Depuis » Boire « , il y a vingt ans déjà, les mots – subtiles écorchures – n’ont cessé de saigner sous la plume aiguisée de Christophe Miossec. Toutes les turpitudes humaines seront passées sous ses fourches caudines, remplissant ses vers et nous abreuvant de sa poésie scandée.
Au Moloco, entouré de cinq musiciens hors pair, c’est avec beaucoup d’élégance qu’une fois encore, il nous aura emporté avec lui.

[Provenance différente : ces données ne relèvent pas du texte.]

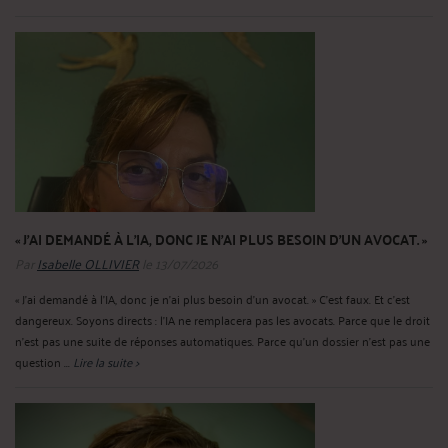
« J’AI DEMANDÉ À L’IA, DONC JE N’AI PLUS BESOIN D’UN AVOCAT. »
Par
Isabelle OLLIVIER
le 13/07/2026
« J’ai demandé à l’IA, donc je n’ai plus besoin d’un avocat. » C’est faux. Et c’est
dangereux. Soyons directs : l’IA ne remplacera pas les avocats. Parce que le droit
n’est pas une suite de réponses automatiques. Parce qu’un dossier n’est pas une
question ...
Lire la suite >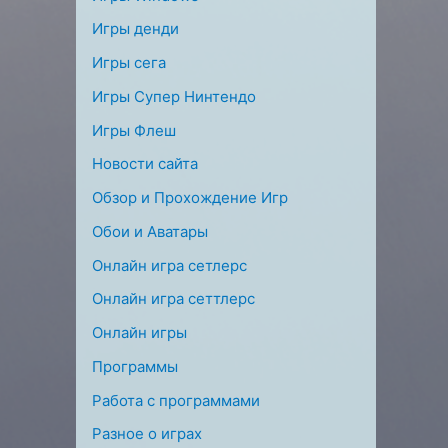
Игры денди
Игры сега
Игры Супер Нинтендо
Игры Флеш
Новости сайта
Обзор и Прохождение Игр
Обои и Аватары
Онлайн игра сетлерс
Онлайн игра сеттлерс
Онлайн игры
Программы
Работа с программами
Разное о играх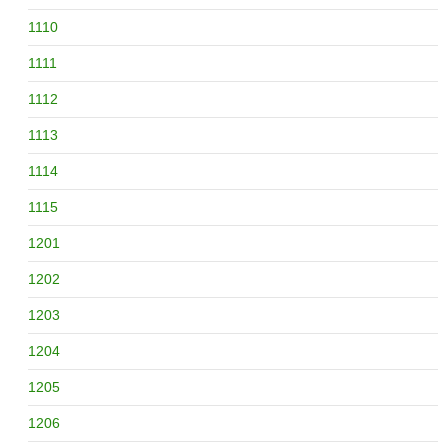
1110
1111
1112
1113
1114
1115
1201
1202
1203
1204
1205
1206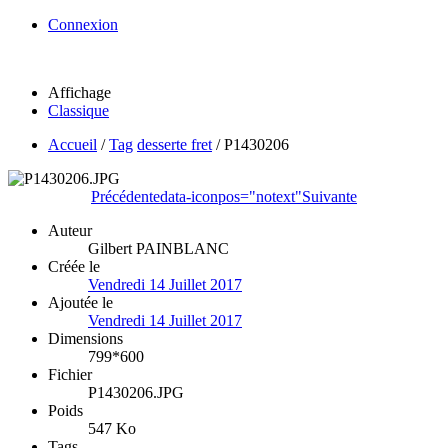
Connexion
Affichage
Classique
Accueil
/
Tag
desserte fret
/
P1430206
Précédente
data-iconpos="notext"
Suivante
Auteur
Gilbert PAINBLANC
Créée le
Vendredi 14 Juillet 2017
Ajoutée le
Vendredi 14 Juillet 2017
Dimensions
799*600
Fichier
P1430206.JPG
Poids
547 Ko
Tags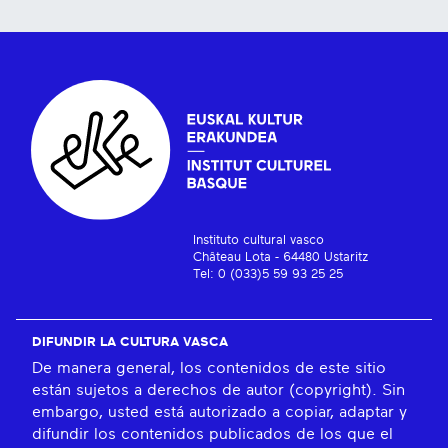
Instituto cultural vasco
Château Lota - 64480 Ustaritz
Tel: 0 (033)5 59 93 25 25
DIFUNDIR LA CULTURA VASCA
De manera general, los contenidos de este sitio
están sujetos a derechos de autor (copyright). Sin
embargo, usted está autorizado a copiar, adaptar y
difundir los contenidos publicados de los que el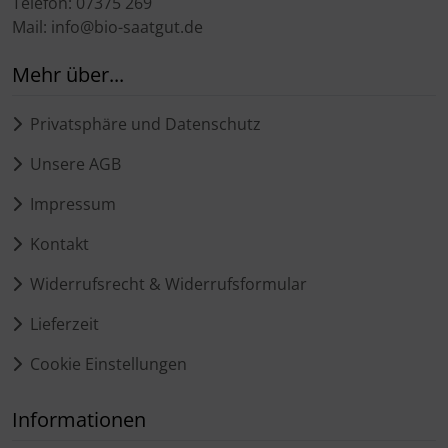
Telefon: 07375 269
Mail: info@bio-saatgut.de
Mehr über...
Privatsphäre und Datenschutz
Unsere AGB
Impressum
Kontakt
Widerrufsrecht & Widerrufsformular
Lieferzeit
Cookie Einstellungen
Informationen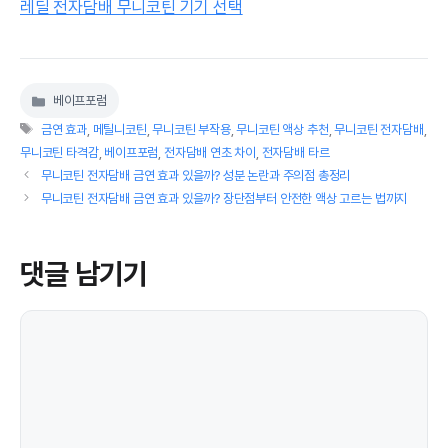
레딜 전자담배 무니코틴 기기 선택
베이프포럼
카
태
테
금연 효과
,
메틸니코틴
,
무니코틴 부작용
,
무니코틴 액상 추천
,
무니코틴 전자담배
,
그
고
무니코틴 타격감
,
베이프포럼
,
전자담배 연초 차이
,
전자담배 타르
리
무니코틴 전자담배 금연 효과 있을까? 성분 논란과 주의점 총정리
무니코틴 전자담배 금연 효과 있을까? 장단점부터 안전한 액상 고르는 법까지
댓글 남기기
댓
글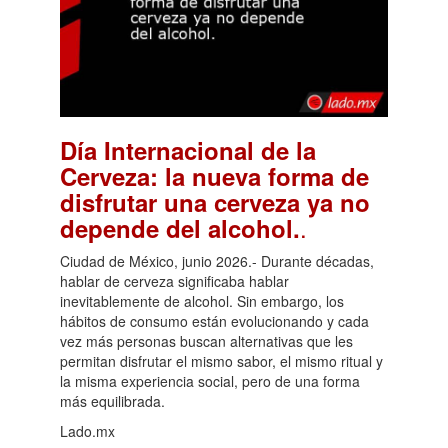
Día Internacional de la
Cerveza: la nueva forma de
disfrutar una cerveza ya no
.
depende del alcohol.
Ciudad de México, junio 2026.- Durante décadas,
hablar de cerveza significaba hablar
inevitablemente de alcohol. Sin embargo, los
hábitos de consumo están evolucionando y cada
vez más personas buscan alternativas que les
permitan disfrutar el mismo sabor, el mismo ritual y
la misma experiencia social, pero de una forma
más equilibrada.
Lado.mx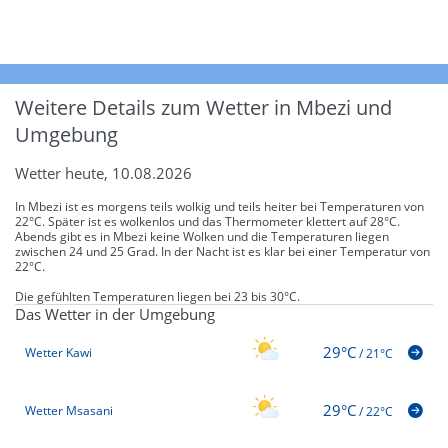
Weitere Details zum Wetter in Mbezi und
Umgebung
Wetter heute, 10.08.2026
In Mbezi ist es morgens teils wolkig und teils heiter bei Temperaturen von
22°C. Später ist es wolkenlos und das Thermometer klettert auf 28°C.
Abends gibt es in Mbezi keine Wolken und die Temperaturen liegen
zwischen 24 und 25 Grad. In der Nacht ist es klar bei einer Temperatur von
22°C.
Die gefühlten Temperaturen liegen bei 23 bis 30°C.
Das Wetter in der Umgebung
29°C
Wetter Kawi
/
21°C
29°C
Wetter Msasani
/
22°C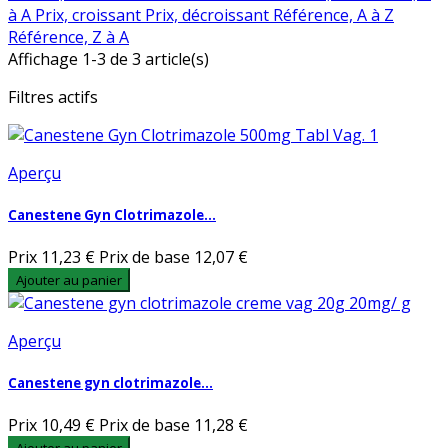
à A
Prix, croissant
Prix, décroissant
Référence, A à Z
Référence, Z à A
Affichage 1-3 de 3 article(s)
Filtres actifs
Aperçu
Canestene Gyn Clotrimazole...
Prix
11,23 €
Prix de base
12,07 €
Ajouter au panier
Aperçu
Canestene gyn clotrimazole...
Prix
10,49 €
Prix de base
11,28 €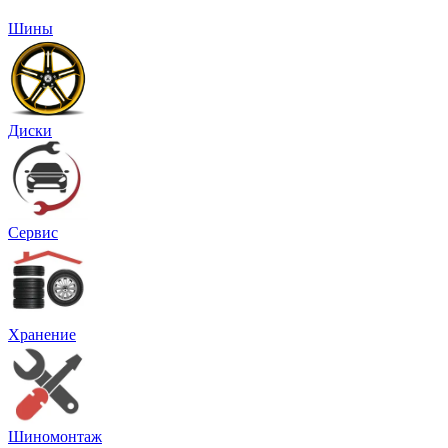
Шины
Диски
Сервис
Хранение
Шиномонтаж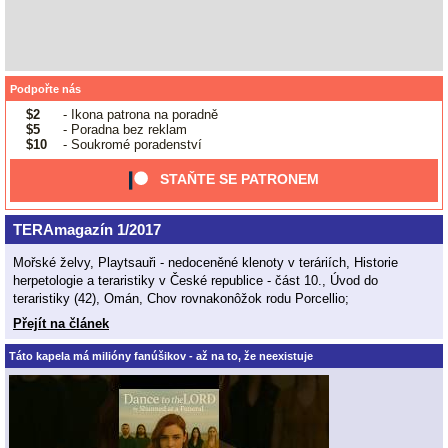
Podpořte nás
$2
- Ikona patrona na poradně
$5
- Poradna bez reklam
$10
- Soukromé poradenství
STAŇTE SE PATRONEM
TERAmagazín 1/2017
Mořské želvy, Playtsauři - nedoceněné klenoty v teráriích, Historie
herpetologie a teraristiky v České republice - část 10., Úvod do
teraristiky (42), Omán, Chov rovnakonôžok rodu Porcellio;
Přejít na článek
Táto kapela má milióny fanúšikov - až na to, že neexistuje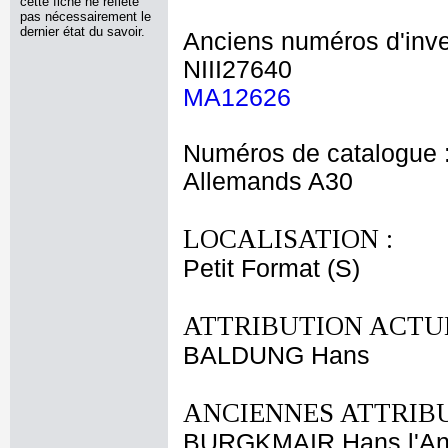
cette fiche ne reflète
pas nécessairement le
dernier état du savoir.
Anciens numéros d'inve
NIII27640
MA12626
Numéros de catalogue 
Allemands A30
LOCALISATION :
Petit Format (S)
ATTRIBUTION ACTUE
BALDUNG Hans
ANCIENNES ATTRIBU
BURGKMAIR Hans l'An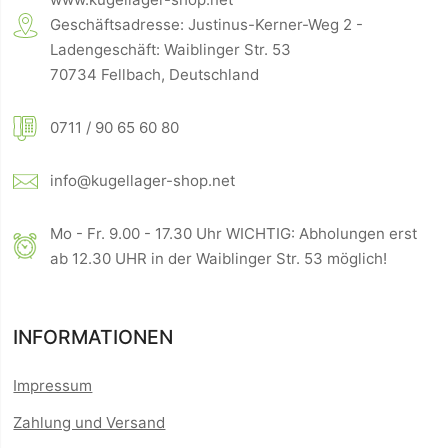
Geschäftsadresse: Justinus-Kerner-Weg 2 -
Ladengeschäft: Waiblinger Str. 53
70734 Fellbach, Deutschland
0711 / 90 65 60 80
info@kugellager-shop.net
Mo - Fr. 9.00 - 17.30 Uhr WICHTIG: Abholungen erst
ab 12.30 UHR in der Waiblinger Str. 53 möglich!
INFORMATIONEN
Impressum
Zahlung und Versand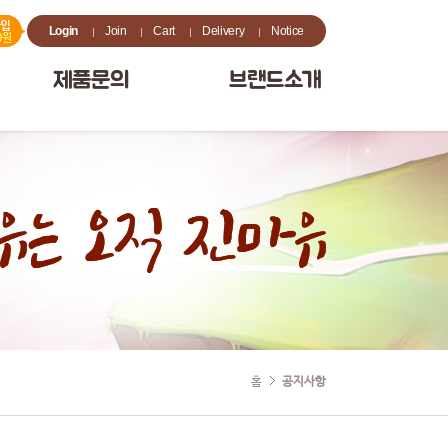
Login
Join
Cart
Delivery
Notice
제품문의
브랜드소개
홈
공지사항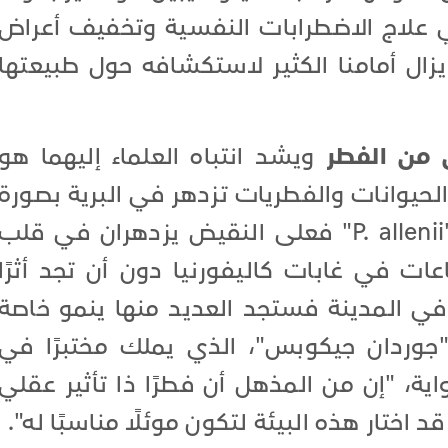
ي علاج الاضطرابات النفسية وتخفيف أعراض
يزال أمامنا الكثير لاستكشافه حول طبيعتها
ن من الفطر
ويشد انتباه العلماء إليهما هو
حيوانات والفطريات تزدهر في البرية بصورة
طبيعية، أما "P. cyanescens" و "P. allenii" فعلى النقيض يزدهران في قلب
ات في غابات كاليفورنيا دون أن تجد أثرًا
في المدينة فستجد العديد منها ينمو خاصة
جوردان جيكوبس"، الذي يملك مختبرًا في
ة، "إن من المذهل أن فطرًا ذا تأثير عقلي
ختار هذه البيئة لتكون موئلًا مناسبًا له".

Chapeau vissé sur la tête, les yeux souvent mi-clos, on pourrait aujourd’hui lui prêter sans doute l’envie de se protéger un peu plus qu’autrefois. Ce serait sans compter sur sa générosité qui le ramène irrémédiablement à nous. Lorsque le regard de Miossec prend la lumière, c’est la salle entière qui chavire avec lui. Le public ne s’y trompe pas, convaincu de la qualité de l’instant et du plaisir ultime de voir sur scène un artiste d’une intensité rare.
Car Miossec est unique. Personne, aujourd’hui, ne peut venir chercher le Brestois sur les terres d’un quotidien qu’il dépeint avec tant de justesse; ce qu’il a fait ce précieux soir de mars, au détour de plus d’une vingtaine de titres, mêlant subtilement son nouvel album » Ici-bas, Ici même » aux anciennes compositions comme La Fidélité, Regarde un peu la France, Que devient ton poing quand tu tends les doigts, ou encore, Seul ce que j’ai perdu.
Miossec s’amuse de son répertoire et lance » aller encore une chanson joyeuse « . Un téméraire, dans le public, finit par clamer tout haut ce que chacun espère tout bas… La Mélancolie [Qui vous demande qui vous explique Qu’on n’est plus des enfants]. Le verbe de Miossec transporte d’émotion et pourtant on le sent fort, la voix claire, ancrée dans la réalité, les maux enfin asservis par le talent.
Même si, tout proche, gronde encore et pour longtemps le tonnerre de Brest.